**Saved data entries:**
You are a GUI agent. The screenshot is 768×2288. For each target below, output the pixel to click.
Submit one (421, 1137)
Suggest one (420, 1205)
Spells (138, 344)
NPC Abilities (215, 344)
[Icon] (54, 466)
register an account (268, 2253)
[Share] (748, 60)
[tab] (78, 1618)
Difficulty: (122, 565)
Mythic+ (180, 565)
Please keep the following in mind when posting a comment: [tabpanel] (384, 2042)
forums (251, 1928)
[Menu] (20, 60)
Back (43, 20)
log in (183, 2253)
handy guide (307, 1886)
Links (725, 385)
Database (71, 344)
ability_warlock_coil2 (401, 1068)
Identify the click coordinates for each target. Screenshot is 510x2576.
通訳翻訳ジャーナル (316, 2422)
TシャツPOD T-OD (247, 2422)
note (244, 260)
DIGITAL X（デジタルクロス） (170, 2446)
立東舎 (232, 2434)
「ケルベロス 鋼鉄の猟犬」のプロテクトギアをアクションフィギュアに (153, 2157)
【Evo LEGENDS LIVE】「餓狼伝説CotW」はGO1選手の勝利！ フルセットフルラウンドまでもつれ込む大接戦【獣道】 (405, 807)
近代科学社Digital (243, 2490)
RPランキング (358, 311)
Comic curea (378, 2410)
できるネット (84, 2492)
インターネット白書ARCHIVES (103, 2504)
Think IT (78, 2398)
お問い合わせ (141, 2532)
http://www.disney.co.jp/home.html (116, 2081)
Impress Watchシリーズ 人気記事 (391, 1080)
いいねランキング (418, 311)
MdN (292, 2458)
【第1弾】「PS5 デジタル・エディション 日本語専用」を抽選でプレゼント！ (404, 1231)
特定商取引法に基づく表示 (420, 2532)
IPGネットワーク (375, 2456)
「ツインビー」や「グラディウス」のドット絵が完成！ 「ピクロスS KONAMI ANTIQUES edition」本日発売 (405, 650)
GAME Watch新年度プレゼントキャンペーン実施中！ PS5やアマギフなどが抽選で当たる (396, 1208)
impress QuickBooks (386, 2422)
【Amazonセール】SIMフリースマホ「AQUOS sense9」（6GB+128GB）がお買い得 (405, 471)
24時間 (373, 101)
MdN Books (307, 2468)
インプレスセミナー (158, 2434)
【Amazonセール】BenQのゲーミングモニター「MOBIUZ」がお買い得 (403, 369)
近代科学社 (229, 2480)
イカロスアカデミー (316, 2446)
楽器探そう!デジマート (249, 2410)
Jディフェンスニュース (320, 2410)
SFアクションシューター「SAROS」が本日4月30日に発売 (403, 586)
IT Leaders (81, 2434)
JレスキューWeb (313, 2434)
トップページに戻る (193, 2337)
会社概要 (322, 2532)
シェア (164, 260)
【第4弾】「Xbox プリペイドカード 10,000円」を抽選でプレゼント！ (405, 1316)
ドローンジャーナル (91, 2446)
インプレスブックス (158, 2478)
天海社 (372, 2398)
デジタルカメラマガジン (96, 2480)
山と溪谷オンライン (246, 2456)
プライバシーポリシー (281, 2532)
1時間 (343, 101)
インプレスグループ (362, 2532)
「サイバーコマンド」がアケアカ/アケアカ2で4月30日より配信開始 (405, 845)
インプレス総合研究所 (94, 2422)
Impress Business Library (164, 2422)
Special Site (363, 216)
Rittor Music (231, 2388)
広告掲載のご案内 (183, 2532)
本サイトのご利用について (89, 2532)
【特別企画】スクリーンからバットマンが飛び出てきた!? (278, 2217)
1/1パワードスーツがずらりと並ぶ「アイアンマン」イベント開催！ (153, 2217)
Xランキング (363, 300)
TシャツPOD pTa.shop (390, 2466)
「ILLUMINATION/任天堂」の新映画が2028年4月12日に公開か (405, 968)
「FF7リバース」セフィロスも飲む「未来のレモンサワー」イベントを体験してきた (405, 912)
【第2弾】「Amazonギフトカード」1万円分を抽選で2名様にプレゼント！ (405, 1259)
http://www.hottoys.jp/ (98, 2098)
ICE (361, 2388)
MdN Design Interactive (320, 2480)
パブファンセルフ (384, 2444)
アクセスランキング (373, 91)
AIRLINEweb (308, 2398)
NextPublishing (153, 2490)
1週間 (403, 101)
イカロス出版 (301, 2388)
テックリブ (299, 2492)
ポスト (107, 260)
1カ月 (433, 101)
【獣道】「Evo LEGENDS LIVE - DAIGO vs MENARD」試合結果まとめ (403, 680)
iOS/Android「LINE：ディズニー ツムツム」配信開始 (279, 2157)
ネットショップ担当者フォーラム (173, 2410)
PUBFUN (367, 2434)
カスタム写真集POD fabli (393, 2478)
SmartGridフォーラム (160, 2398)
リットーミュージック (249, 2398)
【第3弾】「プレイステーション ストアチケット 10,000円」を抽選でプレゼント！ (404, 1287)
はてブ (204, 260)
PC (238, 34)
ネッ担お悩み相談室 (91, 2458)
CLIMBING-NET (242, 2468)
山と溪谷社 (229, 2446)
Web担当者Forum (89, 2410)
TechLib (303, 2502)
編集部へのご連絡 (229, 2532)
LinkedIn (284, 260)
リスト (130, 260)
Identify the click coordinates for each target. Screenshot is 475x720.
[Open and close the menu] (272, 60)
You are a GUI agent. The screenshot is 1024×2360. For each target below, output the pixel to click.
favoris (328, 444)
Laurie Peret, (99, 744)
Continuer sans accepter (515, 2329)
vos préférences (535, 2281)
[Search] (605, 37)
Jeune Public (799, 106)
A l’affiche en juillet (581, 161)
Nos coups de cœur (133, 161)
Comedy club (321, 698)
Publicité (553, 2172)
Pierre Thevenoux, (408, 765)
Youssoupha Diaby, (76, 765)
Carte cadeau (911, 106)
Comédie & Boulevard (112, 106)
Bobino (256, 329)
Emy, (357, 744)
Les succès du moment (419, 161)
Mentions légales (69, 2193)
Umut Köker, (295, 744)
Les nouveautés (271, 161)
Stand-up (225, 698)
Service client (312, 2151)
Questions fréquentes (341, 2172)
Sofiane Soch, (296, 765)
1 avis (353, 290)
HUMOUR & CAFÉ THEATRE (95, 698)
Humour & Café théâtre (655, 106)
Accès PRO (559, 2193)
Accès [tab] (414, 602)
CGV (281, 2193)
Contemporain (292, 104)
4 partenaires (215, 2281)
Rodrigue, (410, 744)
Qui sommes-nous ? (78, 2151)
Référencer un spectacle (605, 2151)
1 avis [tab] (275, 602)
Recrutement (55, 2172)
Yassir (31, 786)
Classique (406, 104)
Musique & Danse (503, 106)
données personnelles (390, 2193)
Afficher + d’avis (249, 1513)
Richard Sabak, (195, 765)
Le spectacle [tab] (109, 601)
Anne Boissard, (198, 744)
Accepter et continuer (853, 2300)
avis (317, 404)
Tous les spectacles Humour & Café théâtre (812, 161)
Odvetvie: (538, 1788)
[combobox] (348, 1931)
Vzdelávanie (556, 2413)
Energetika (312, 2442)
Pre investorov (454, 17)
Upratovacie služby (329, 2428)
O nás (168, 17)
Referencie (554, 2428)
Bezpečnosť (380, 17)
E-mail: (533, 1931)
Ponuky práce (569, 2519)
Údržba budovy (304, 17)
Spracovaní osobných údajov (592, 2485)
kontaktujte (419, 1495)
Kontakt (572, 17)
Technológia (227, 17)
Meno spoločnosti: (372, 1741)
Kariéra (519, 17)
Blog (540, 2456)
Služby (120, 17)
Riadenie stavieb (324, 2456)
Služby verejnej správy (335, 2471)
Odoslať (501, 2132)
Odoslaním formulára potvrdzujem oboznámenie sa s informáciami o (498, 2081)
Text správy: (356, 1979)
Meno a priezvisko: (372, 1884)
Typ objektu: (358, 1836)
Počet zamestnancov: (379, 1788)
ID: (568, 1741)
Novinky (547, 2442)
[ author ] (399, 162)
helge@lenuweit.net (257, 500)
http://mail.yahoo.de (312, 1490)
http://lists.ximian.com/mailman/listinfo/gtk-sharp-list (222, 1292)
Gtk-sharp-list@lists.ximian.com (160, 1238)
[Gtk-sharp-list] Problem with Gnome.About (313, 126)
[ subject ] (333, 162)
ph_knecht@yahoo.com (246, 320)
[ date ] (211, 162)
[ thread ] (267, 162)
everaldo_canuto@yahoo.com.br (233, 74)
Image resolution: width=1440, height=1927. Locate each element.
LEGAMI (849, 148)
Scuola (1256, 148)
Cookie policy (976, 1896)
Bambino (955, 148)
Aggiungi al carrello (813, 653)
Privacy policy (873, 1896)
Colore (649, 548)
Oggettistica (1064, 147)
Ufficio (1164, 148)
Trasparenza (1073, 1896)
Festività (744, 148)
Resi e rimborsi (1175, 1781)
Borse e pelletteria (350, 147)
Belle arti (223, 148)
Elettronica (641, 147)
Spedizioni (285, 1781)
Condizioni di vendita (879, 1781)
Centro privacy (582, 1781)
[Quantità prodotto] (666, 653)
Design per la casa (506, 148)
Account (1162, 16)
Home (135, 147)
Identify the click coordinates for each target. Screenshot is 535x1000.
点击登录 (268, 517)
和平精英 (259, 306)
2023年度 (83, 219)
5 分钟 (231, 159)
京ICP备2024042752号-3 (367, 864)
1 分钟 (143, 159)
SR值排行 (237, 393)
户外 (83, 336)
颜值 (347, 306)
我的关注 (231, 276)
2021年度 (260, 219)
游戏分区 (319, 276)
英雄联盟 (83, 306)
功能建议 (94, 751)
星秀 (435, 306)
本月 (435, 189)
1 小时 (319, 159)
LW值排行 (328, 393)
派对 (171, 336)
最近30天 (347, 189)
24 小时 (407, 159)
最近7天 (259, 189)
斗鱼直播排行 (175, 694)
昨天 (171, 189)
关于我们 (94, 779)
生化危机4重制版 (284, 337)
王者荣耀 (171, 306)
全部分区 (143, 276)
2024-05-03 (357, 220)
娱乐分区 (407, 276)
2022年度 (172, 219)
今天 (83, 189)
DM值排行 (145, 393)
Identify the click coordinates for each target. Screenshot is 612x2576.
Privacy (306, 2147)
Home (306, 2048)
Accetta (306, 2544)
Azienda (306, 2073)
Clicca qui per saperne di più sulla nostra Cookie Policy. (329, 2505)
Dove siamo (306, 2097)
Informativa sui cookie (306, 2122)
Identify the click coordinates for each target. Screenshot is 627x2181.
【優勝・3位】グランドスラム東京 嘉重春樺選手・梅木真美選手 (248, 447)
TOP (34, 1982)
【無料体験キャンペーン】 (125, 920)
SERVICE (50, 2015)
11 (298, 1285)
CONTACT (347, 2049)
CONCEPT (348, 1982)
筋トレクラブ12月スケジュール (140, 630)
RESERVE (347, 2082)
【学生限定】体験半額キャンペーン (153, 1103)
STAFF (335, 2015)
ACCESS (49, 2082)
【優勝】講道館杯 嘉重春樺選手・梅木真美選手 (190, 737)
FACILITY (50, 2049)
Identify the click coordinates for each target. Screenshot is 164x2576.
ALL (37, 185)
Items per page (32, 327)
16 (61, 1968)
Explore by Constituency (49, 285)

**ASSIGNED TASK:** For every line in the records above that holds "Identify", add one, and report the sum alone.

**EXPECTED ANSWER:** 6